Cinema
La permission de minuit: chronique poignante d’un enfant de la lune

La permission de minuit: chronique poignante d’un enfant de la lune

20 janvier 2011 | PAR Gilles Herail

La permission de minuit est une comédie dramatique avec Vincent Lindon qui évoque le destin d’un enfant porteur d’une maladie rare l’empêchant de s’exposer à la lumière du jour. Critique d’un film pudique et modeste, une bonne nouvelle pour le cinéma d’auteur populaire.

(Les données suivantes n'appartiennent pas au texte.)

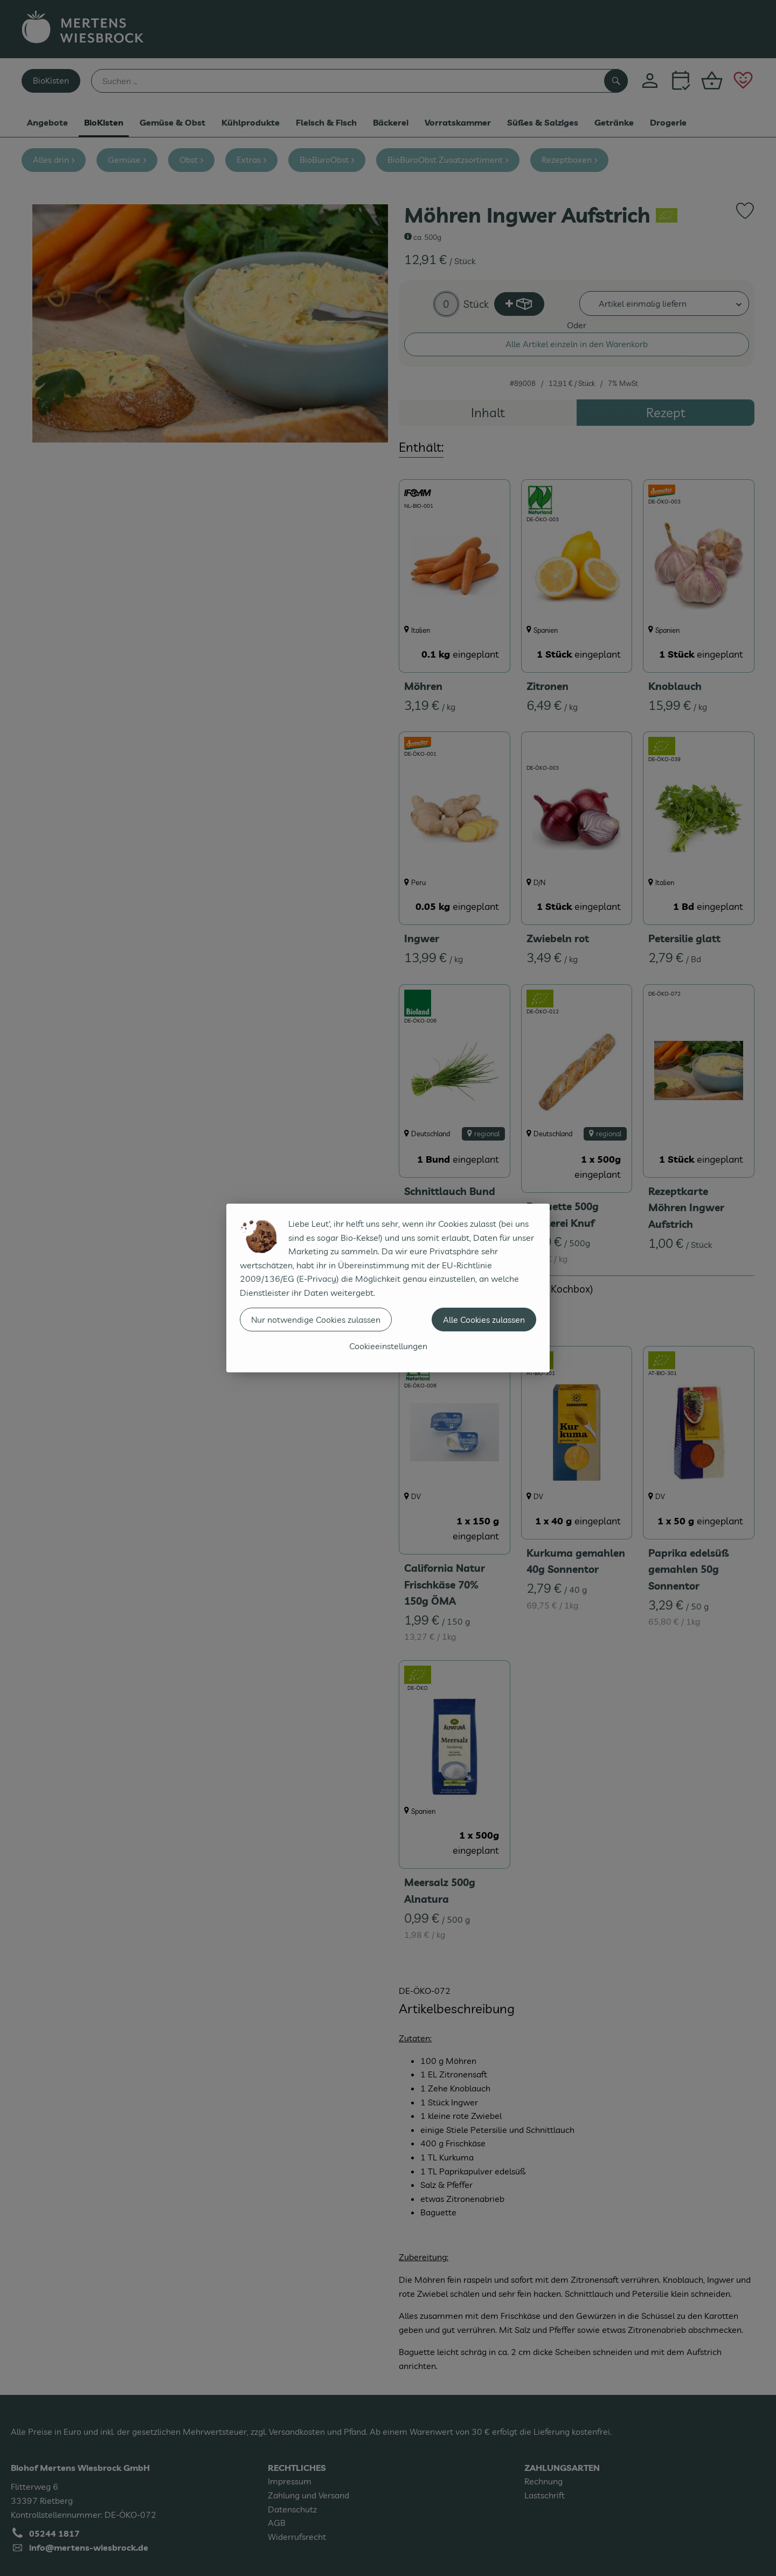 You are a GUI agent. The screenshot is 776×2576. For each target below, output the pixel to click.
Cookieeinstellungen (388, 1346)
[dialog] (388, 1288)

Synopsis officiel: « C’est une amitié hors normes. David a 50 ans, Romain en a 13… David, professeur en dermatologie, fou de son métier, le soigne et l’opère depuis qu’il a 2 ans. Atteint d’une déficience génétique rare, Romain vit à l’écart de la lumière du jour.

C’est « un enfant de la lune ». Rien ne semble pouvoir les séparer jusqu’au jour où David obtient une mutation qu’il n’attendait plus. Comment annoncer à Romain son départ ? Le jour de la séparation approche, une nouvelle épreuve pour l’un et pour l’autre.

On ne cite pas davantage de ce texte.